“Palaver” was one of the first films shot in Nigeria in the first quarter of the 20th century when the country was a colony of the British Empire. It was the first feature film that gave speaking roles to the natives and in fact they got good reviews for their natural acting skills. And they were the first Nigerian movie stars who should be recognized as we celebrate the Nigeria Centenary of 1914-2014: Dawiya, King of the Sura and Yilkuba, the Witch Doctor.
They may no longer be here with us since they have passed on decades ago, but “Palaver” is their legacy and an important part in the heritage of the history of Nigeria.
The living survivors and successors of their lineage should be proud of them.
They and Orlando Martins (1899–1985) who acted in “Sanders of the River” the 1935 British film directed by Hungarian-British director, Zoltán Korda, should not be forgotten.
As we sing in our national anthem:
The labour of our heroes pastShall never be in vain.
To remember these first stars of Nigerian cinema, we are bringing “Palaver” to the big screen after 88 years, with a public screening on the Lagos Island before the end of the year.
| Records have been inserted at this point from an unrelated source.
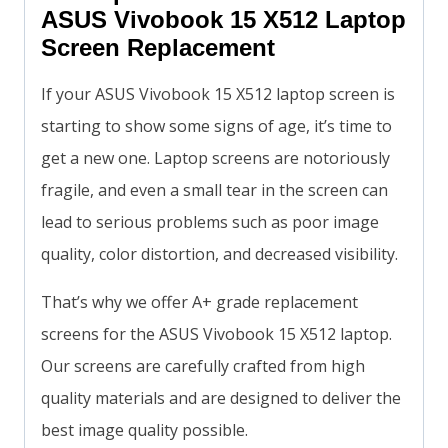
ASUS Vivobook 15 X512 Laptop
Screen Replacement
If your ASUS Vivobook 15 X512 laptop screen is
starting to show some signs of age, it’s time to
get a new one. Laptop screens are notoriously
fragile, and even a small tear in the screen can
lead to serious problems such as poor image
quality, color distortion, and decreased visibility.
That’s why we offer A+ grade replacement
screens for the ASUS Vivobook 15 X512 laptop.
Our screens are carefully crafted from high
quality materials and are designed to deliver the
best image quality possible.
So that we can see these stars as they were seen at the cinemas in 1926, and captivated their audiences in the British Empire: the two principle supporting actors, the tribal King, Dawiya, and the witchdoctor, Yilkuba, whose contributions were lauded in reviews as “the most amazing performances in the film” (Bioscope 1926).
The film was directed by Geoffrey Barkas (born Geoffrey de Gruchy Barkas, 27 August 1896 – 3 September 1979), an English film maker active between the world wars.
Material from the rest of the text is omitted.